The scale of marks is physically limited by the size of the graphics tablet (or mouse mat) available and may be psychologically inhibited by the cramped space often allocated to computer workstations. There is also the potential for the mapping of hand movement to screen mark being other than 1:1; a small hand movement can be scaled up to produce a larger mark for example, or the screen image may be enlarged so that the opposite is true. More disconcerting is that the relationship between tool and screen coordinates can be either absolute or relative, the former matching the real world but a mouse typically abandoning an absolute relationship when it is out of contact with a surface. This means that if a mouse is raised from its mat and replaced at any new position the screen position of its cursor remains unchanged.
Digital mimicry
The term 'computer paint system' usually refers to a system using a pixel-based representation of marks in which all the information in an image is stored point by discrete point, row by discrete row. In such a system a straight line exists only as a number of contiguous pixel locations. The term 'computer drawing system' usually refers to a vector based system in which information is stored in terms of relative positions expressed mathematically. In this system a straight line is known by the coordinates of its endpoints. Systems increasingly combine these forms of representation but I use the two terms hereafter in their exclusive senses. The appearance of lines drawn with the two systems may appear similar on screen but they have very different identities which will be explored later.
The digital marks I describe are screen based (I resist the argument that they reside in the frame buffer –a specialised piece of computer memory reserved for image storage – and do not deal here with translations of the image that are output to devices such as printers) but the screen holds a canvas of marks made with light and not substance.

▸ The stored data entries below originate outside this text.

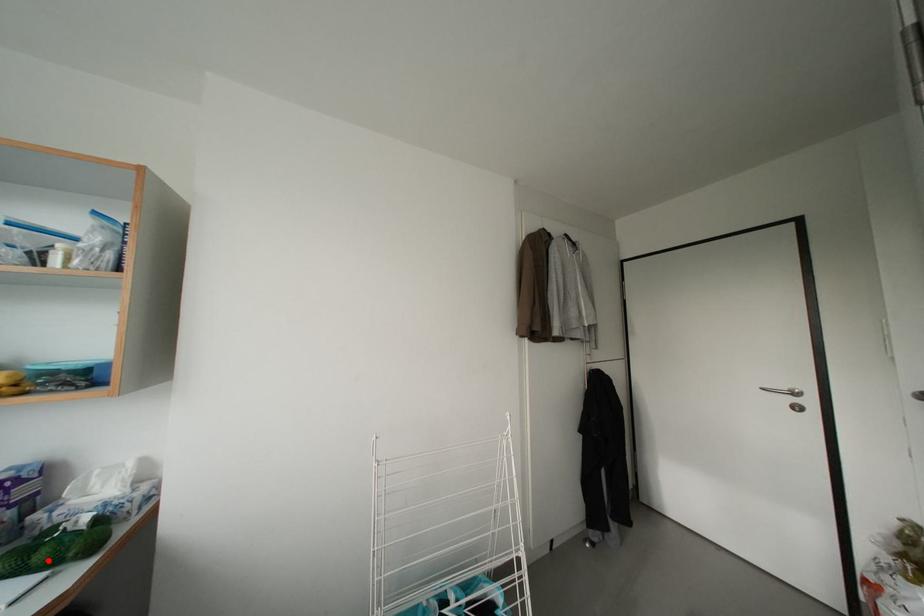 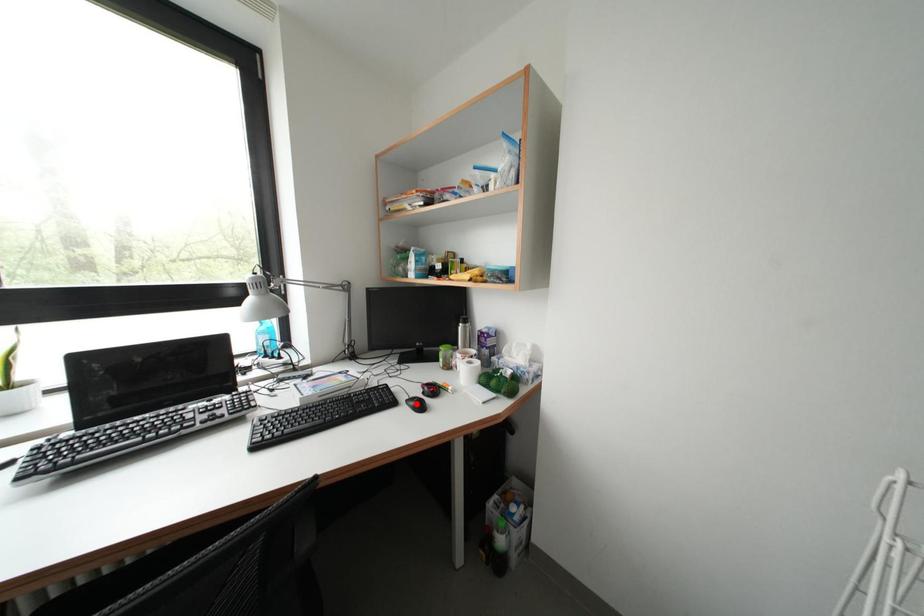 I am providing you with two images of the same scene from different viewpoints. A red point is marked on the first image and another point is marked on the second image. Are the points marked in image1 and image2 representing the same 3D position?

No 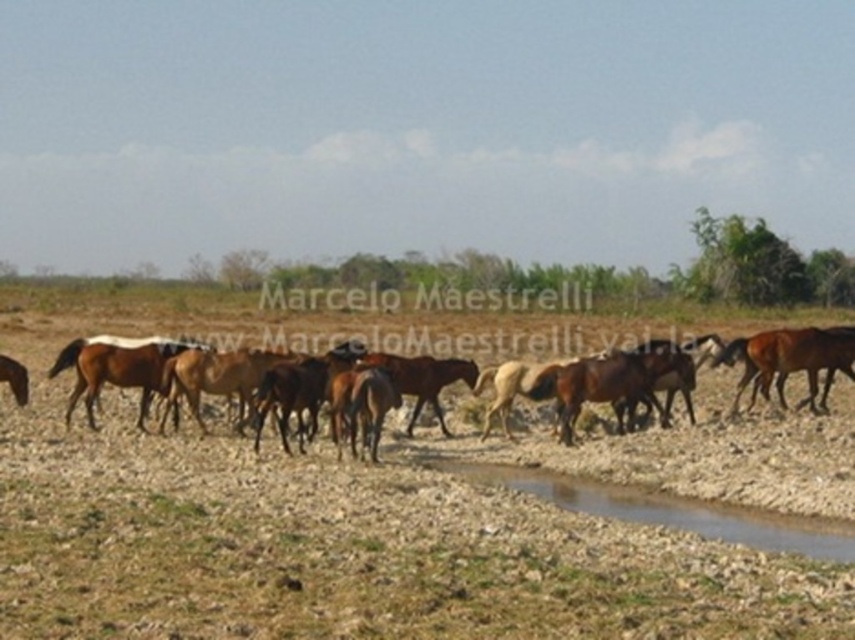 Is brown glossy horse at right smaller than brown glossy horse at left?

Incorrect, brown glossy horse at right is not smaller in size than brown glossy horse at left.

Between point (743, 385) and point (98, 390), which one is positioned in front?

Positioned in front is point (98, 390).

At what (x,y) coordinates should I click in order to perform the action: click on brown glossy horse at right. Please return your answer as a coordinate pair (x, y). The height and width of the screenshot is (640, 855). Looking at the image, I should click on (788, 360).

Between point (652, 508) and point (765, 397), which one is positioned in front?

Positioned in front is point (652, 508).

This screenshot has height=640, width=855. Find the location of `brown gravel puddle at lower center`. brown gravel puddle at lower center is located at coordinates (668, 509).

Between brown gravel puddle at lower center and brown glossy horse at left, which one is positioned lower?

brown gravel puddle at lower center is below.

Can you confirm if brown gravel puddle at lower center is positioned to the right of brown glossy horse at left?

A: Indeed, brown gravel puddle at lower center is positioned on the right side of brown glossy horse at left.

Is point (842, 557) more distant than point (109, 376)?

No, (842, 557) is in front of (109, 376).

The image size is (855, 640). Identify the location of brown gravel puddle at lower center. (668, 509). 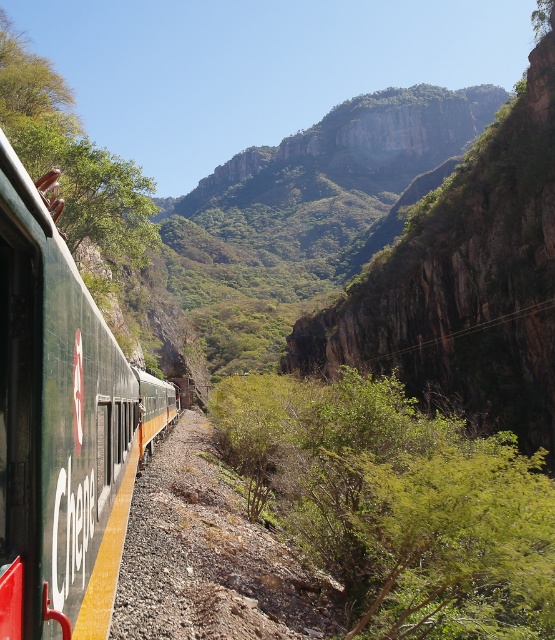 Between green rocky cliff at upper center and green matte train at left, which one has less height?

green matte train at left is shorter.

Between point (503, 337) and point (26, 618), which one is positioned behind?

Point (503, 337)

Between point (487, 172) and point (13, 196), which one is positioned in front?

Point (13, 196) is in front.

Locate an element on the screen. The width and height of the screenshot is (555, 640). green rocky cliff at upper center is located at coordinates (466, 280). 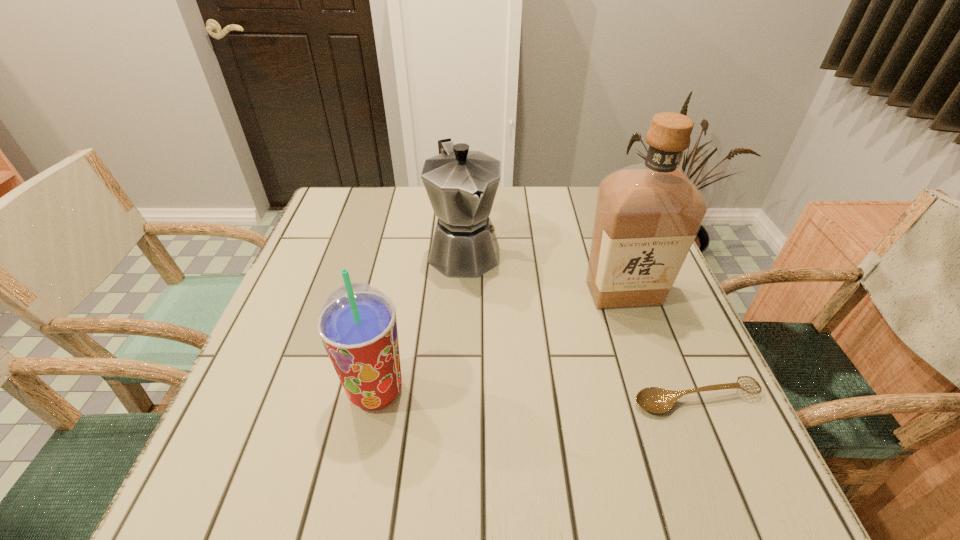 Locate an element on the screen. This screenshot has width=960, height=540. vacant space situated on the front-facing side of the tallest object is located at coordinates (561, 427).

Find the location of a particular element. vacant space located on the front-facing side of the tallest object is located at coordinates (566, 414).

Find the location of a particular element. The width and height of the screenshot is (960, 540). object situated at the far edge is located at coordinates (461, 185).

The width and height of the screenshot is (960, 540). Find the location of `smoothie located at the near edge`. smoothie located at the near edge is located at coordinates (357, 324).

This screenshot has width=960, height=540. Identify the location of ladle present at the near edge. (654, 399).

The height and width of the screenshot is (540, 960). I want to click on ladle located at the right edge, so click(654, 399).

The width and height of the screenshot is (960, 540). In order to click on liquor that is at the right edge in this screenshot , I will do `click(647, 215)`.

Identify the location of object that is positioned at the near right corner. The width and height of the screenshot is (960, 540). tap(654, 399).

You are a GUI agent. You are given a task and a screenshot of the screen. Output one action in this format:
    pyautogui.click(x=<x>, y=<y>)
    Task: Click on the vacant space at the far edge of the desktop
    Image resolution: width=960 pixels, height=540 pixels.
    Given the screenshot: What is the action you would take?
    pyautogui.click(x=498, y=230)

Find the location of a particular element. vacant space at the near edge of the desktop is located at coordinates 608,411. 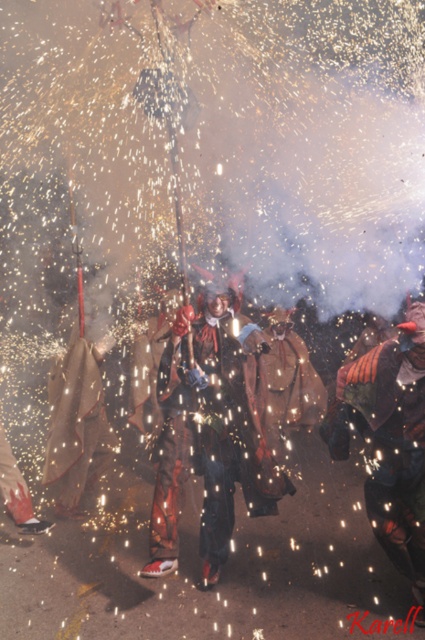 Question: Among these points, which one is farthest from the camera?

Choices:
 (A) (410, 470)
 (B) (226, 509)

Answer: (B)

Question: Is shiny metallic costume at center above velvet orange cape at center?

Choices:
 (A) no
 (B) yes

Answer: (B)

Question: Is shiny metallic costume at center above velvet orange cape at center?

Choices:
 (A) no
 (B) yes

Answer: (B)

Question: Which point appears closest to the camera in this image?

Choices:
 (A) (390, 532)
 (B) (166, 404)

Answer: (A)

Question: Is shiny metallic costume at center to the left of velvet orange cape at center from the viewer's perspective?

Choices:
 (A) yes
 (B) no

Answer: (A) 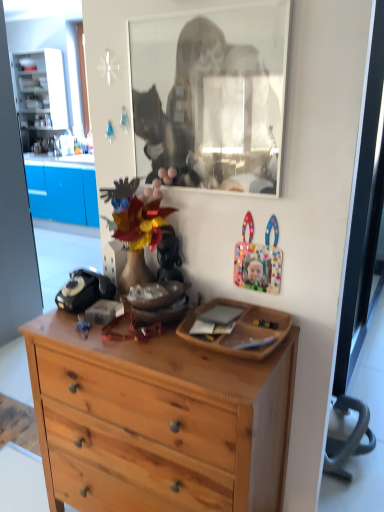 Question: From a real-world perspective, is matte plastic mask at center positioned above or below black glass mirror at upper center?

Choices:
 (A) below
 (B) above

Answer: (A)

Question: From the image's perspective, is matte plastic mask at center located above or below black glass mirror at upper center?

Choices:
 (A) below
 (B) above

Answer: (A)

Question: Which object is positioned closest to the black glass mirror at upper center?

Choices:
 (A) wooden tray at center
 (B) natural wood dresser at center
 (C) matte plastic mask at center

Answer: (C)

Question: Estimate the real-world distances between objects in this image. Which object is farther from the black glass mirror at upper center?

Choices:
 (A) wooden tray at center
 (B) matte plastic mask at center
 (C) natural wood dresser at center

Answer: (C) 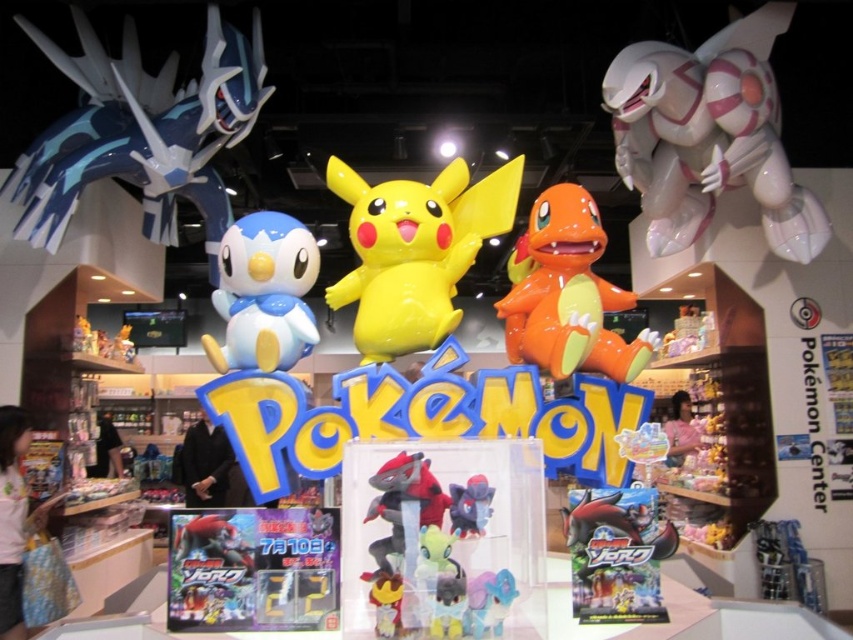 You are a customer at the store and want to place a small gift card between the shiny orange plastic charmander at center and the matte gray plush at center. The gift card is 10 centimeters long. Is there enough space to place it between them?

The shiny orange plastic charmander at center is 85.42 centimeters from matte gray plush at center. Since the gift card is only 10 centimeters long, there is ample space to place it between them.

You are a customer at the Pokemon Center and want to place both the glossy plastic penguin at upper left and the shiny orange plastic charmander at center on your shelf at home. If your shelf has limited vertical space, which of the two statues should you choose to fit within the height constraint?

The shiny orange plastic charmander at center is shorter than the glossy plastic penguin at upper left, so it would be the better choice to fit within the height constraint.

You are standing in front of the display at the Pokemon Center. You notice two points marked on the floor at coordinates point (225, 296) and point (415, 484). If you want to place a new statue closer to the viewer, which point should you choose?

You should choose point (225, 296) because it is further to the viewer than point (415, 484), making it a better location for placing the statue closer to the viewer. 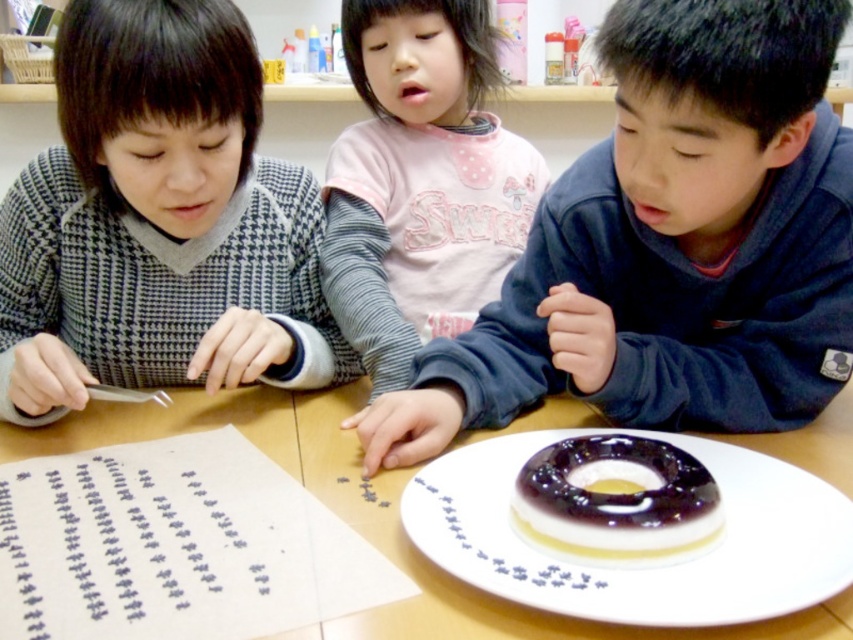 Between pink cotton shirt at center and translucent jelly ring at center, which one has less height?

With less height is translucent jelly ring at center.

Who is higher up, pink cotton shirt at center or translucent jelly ring at center?

pink cotton shirt at center is above.

What do you see at coordinates (421, 179) in the screenshot? I see `pink cotton shirt at center` at bounding box center [421, 179].

The height and width of the screenshot is (640, 853). I want to click on pink cotton shirt at center, so click(x=421, y=179).

Which is behind, point (796, 305) or point (109, 428)?

Positioned behind is point (109, 428).

The height and width of the screenshot is (640, 853). Describe the element at coordinates (671, 244) in the screenshot. I see `matte blue sweater at center` at that location.

I want to click on matte blue sweater at center, so click(671, 244).

Find the location of a particular element. The width and height of the screenshot is (853, 640). matte blue sweater at center is located at coordinates (671, 244).

Is gray houndstooth sweater at left thinner than pink cotton shirt at center?

Incorrect, gray houndstooth sweater at left's width is not less than pink cotton shirt at center's.

This screenshot has width=853, height=640. What do you see at coordinates (160, 221) in the screenshot? I see `gray houndstooth sweater at left` at bounding box center [160, 221].

Locate an element on the screen. gray houndstooth sweater at left is located at coordinates (160, 221). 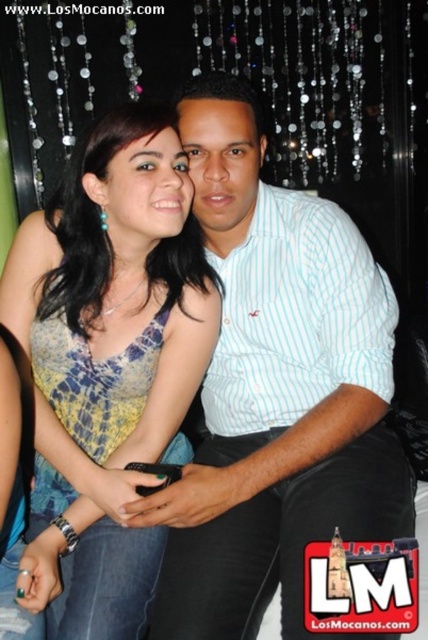 You are a photographer trying to adjust the lighting for a photo shoot. You notice two subjects in the frame wearing a white striped shirt at center and a printed fabric dress at center. Which clothing item should you focus on first if you want to ensure proper exposure for the lighter colored clothing?

The white striped shirt at center should be focused on first because it is lighter in color than the printed fabric dress at center, requiring proper exposure to avoid overexposure.

You are a photographer trying to frame a portrait of the two subjects in the image. Given that the white striped shirt at center and the printed fabric dress at center are both in the center, which one should you focus on to ensure the taller subject is properly captured?

The white striped shirt at center is taller than the printed fabric dress at center, so focusing on the white striped shirt at center will ensure the taller subject is properly captured. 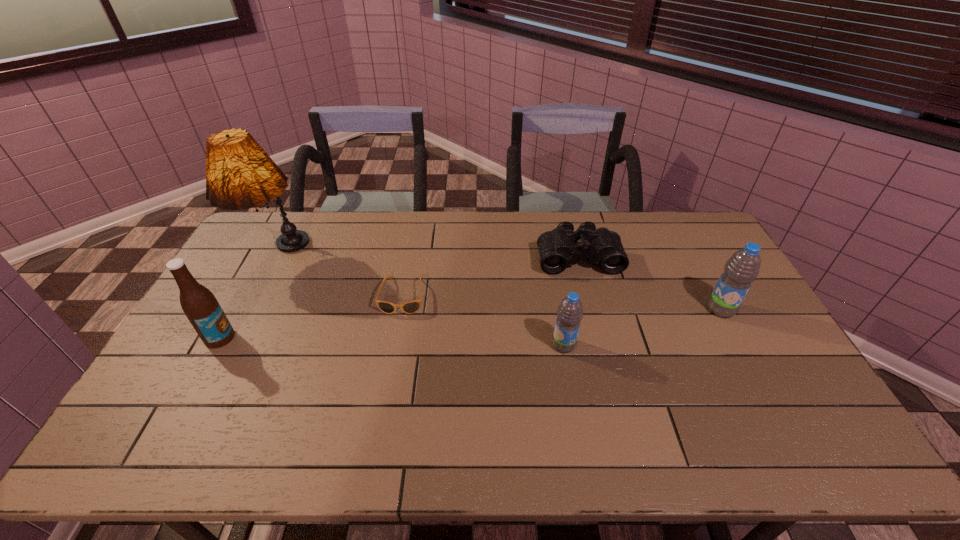 Given the evenly spaced water bottles in the image, where should an extra water bottle be added on the left to preserve the spacing? Please point to a vacant space. Please provide its 2D coordinates. Your answer should be formatted as a tuple, i.e. [(x, y)], where the tuple contains the x and y coordinates of a point satisfying the conditions above.

[(379, 387)]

This leads to a very different gamut from traditional media; the range, contrast and calibre of possible screen colours being poorly matched by paper and ink, whilst traditional media has a range of textures and qualities that pixels on a screen cannot match. And as Wrightputs it, an electronic image has a 'reproduced' quality to it – it seems to float behind the glass of the screen, seems to be unlocated at any unique point in space. .. Electronic images are limited by the screen but are not on the screen. There is some parallel here with the loss of substance in a traditional drawing locked behind glass. Petherbridgehas noted her regret that an exhibition cannot convey the pleasures that come from handling a drawing. That intimacy, that conversation with the work, cannot be replicated by drawings distanced behind glass and hung vertically on walls.
On a VDU screen the surface doesn't get dirty, the simulated water-colour does not soak in, the simulated lead does not tear the surface, there is no serendipitous smudging, the mark never becomes a physical part of the drawing and the tool itself is never eroded. In some way the image has become more cerebral because of this lack of physical integration with the surface. And while the hand moves in an analogue world the parameters of the digital mark it gives birth to – its position, width, colour, transparency – all change in pixel sized increments. Even attempts at a fine, clean mark are subverted by the demands of antialiasing (a counter-intuitive process by which the edges of a screen shape are blended into the background in order to give the appearance of a cleaner edge). Without antialiasing shapes have saw-toothed edges (unless resolutely vertical or horizontal) but by its very nature the process prohibits detail and will do so until improved display resolution renders its intervention unnecessary.
The struggle when using traditional media, making the material deny its own nature and become servant to an image, often drives the art process. It can provide much of the final image's excitement and is also a hook for the viewer's empathy. An image on a computer screen does not recount the same fight although a digital alternative may have taken place. Making demands of stubborn software can be equally tiring and a successful outcome can be equally satisfying but the activity is more intellectual and less physical.
Drawing has traditionally been about hand skills with each drawing tool a fresh extension of the hand, its immediacy intuitively appropriate to investigation of the human condition. But can we, in cyberspace, recognise 'the primal nature of drawing, its universality and economy of means, its expressive intensity, its ability to reveal process and autograph'; even the word 'drawing' has been appropriated by the world of computing to refer to mathematically defined marks which inhabit the same plane but retain discrete identities. The various discontinuities of physical and intellectual expectation in the digital process combine to incite a detachment between subject and image. There is an intuitive sense that the meaning a mark carries is not just a product of the viewer's ability to interpret it through experience, but a legacy of its creator's experience.
Passing time
The mark-making process in traditional drawing is both additive and subtractive. Marks are made, assessed and then either added to or removed (or the drawing is finished) yet the drawing as a whole is added to by both marks and erasures. The act of rubbing out a mark adds a positive intellectual statement to the drawing as well as adding a local change of texture to its surface. It breaks up the surface like a drawing tool and smudges marks that skirt its passage. It is also likely to leave behind some faint reminder of the mark erased and the developing drawing therefore reveals both its history and its current state. The drawing declares itself to have developed over time, to have had a life. An erasure becomes another type of mark.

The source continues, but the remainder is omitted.